Architectural Design Archive
The Atlantic facade is structured by invisible borders implied by areas of cultural variations from a common language : the galeico-portuguese. Their relevance can be understood when related to physical borders. The finding has been discovering that the granite architectural language follows the oral language. The Celta train line pass through them homogenizing the territory bringing together North of Spain and South of Portugal. It has divided the sea front and the hinterland, emphasizing the exodus to the coastline connected to globalization and location of a new industrial tradition.

The project, both harbor and train station, is situated in the only location where these three fundamental characteristics meets : the see, the coastal train line and the hinterland train lines.

The building is what the territory is : a facade. Free, autonomous, out of scale, radical, it arrays as an axial point at a territory scale. It’s an exemplar condensed answer to the questions the territory has to face.
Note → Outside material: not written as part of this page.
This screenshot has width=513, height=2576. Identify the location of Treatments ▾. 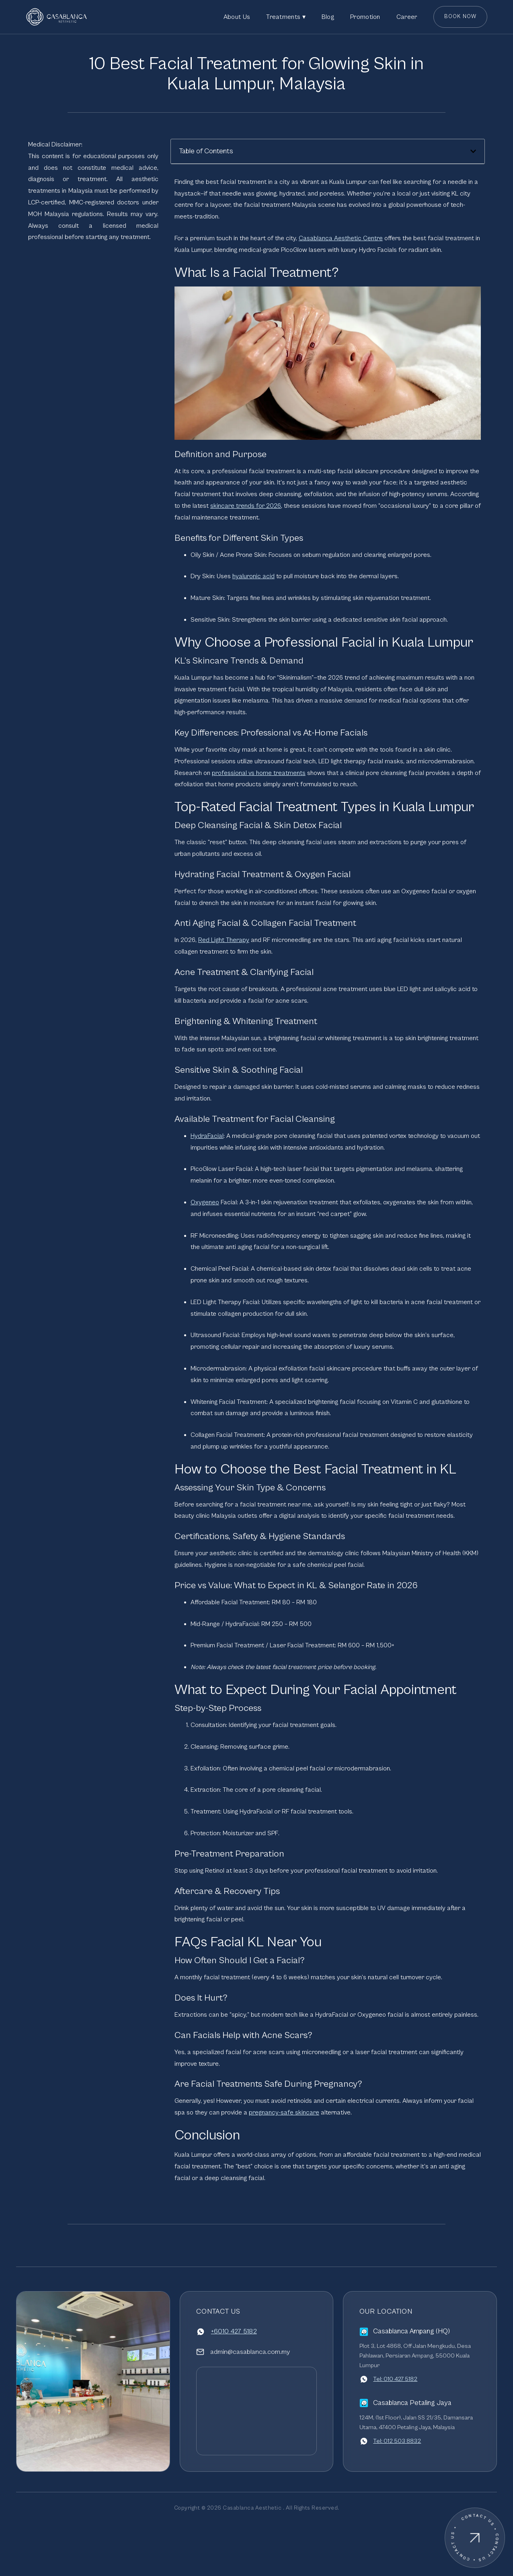 (286, 17).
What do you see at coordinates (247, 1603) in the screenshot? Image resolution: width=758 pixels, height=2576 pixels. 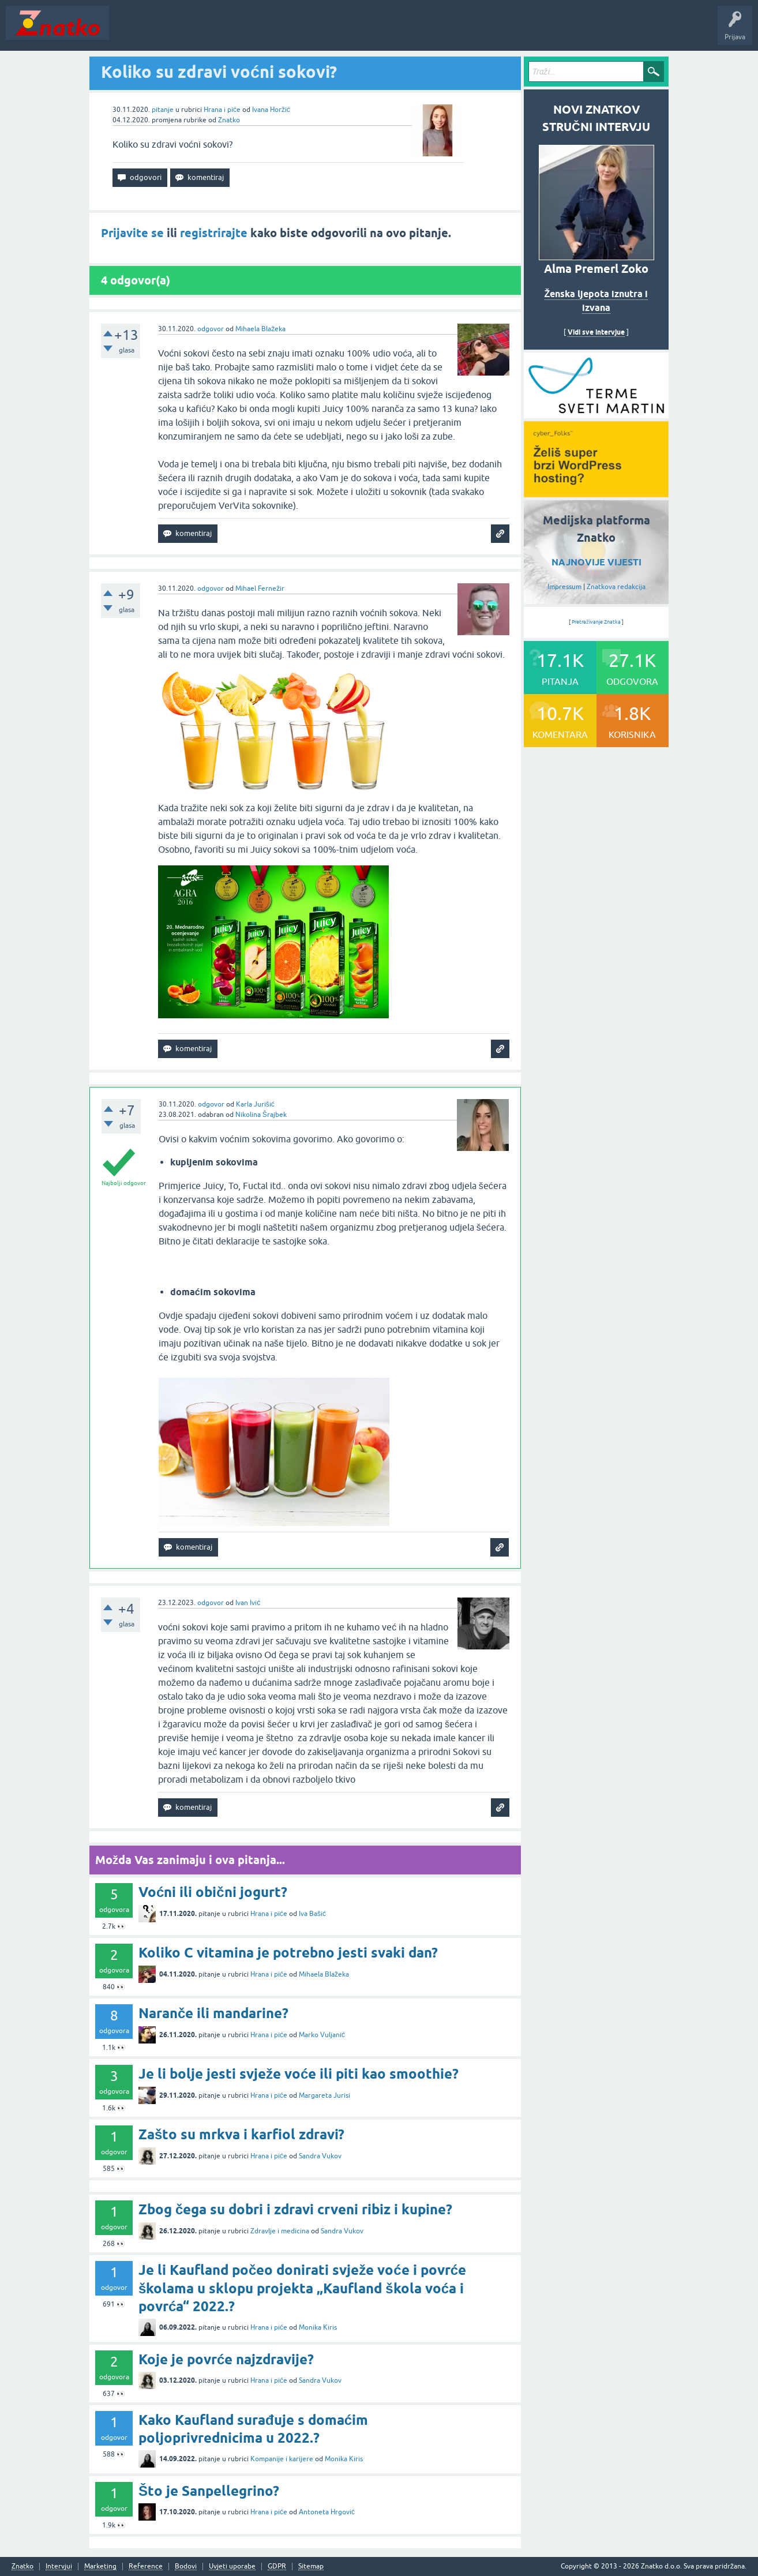 I see `Ivan Ivić` at bounding box center [247, 1603].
A granite facade is on the esplanade duplicating the existent batter wall of the train line, echoing the territory and its constructive culture. It’s the adjunction of repetitive granite pieces prestressed brought together by train or vessel and unloaded thanks to the preexisting loading dock. The harbor cranes are essential part of Architecture, without age nor assigned functions. They help to the construction and deconstruction of the building as well as to occupy the free esplanade.

The wall contains and shows at the same time the industrial activities it hosts. It is the backdrop of new territorial actors, the machines, acting as a frame. Support to any activity, the wall stands as the guarantor of the free appropriation of the esplanade.

The constructive detail of the project summarizes the attitude that had allowed to create it. Between granite and steel, it’s a metaphor of the history of this territory and one answer to the questions it arouses.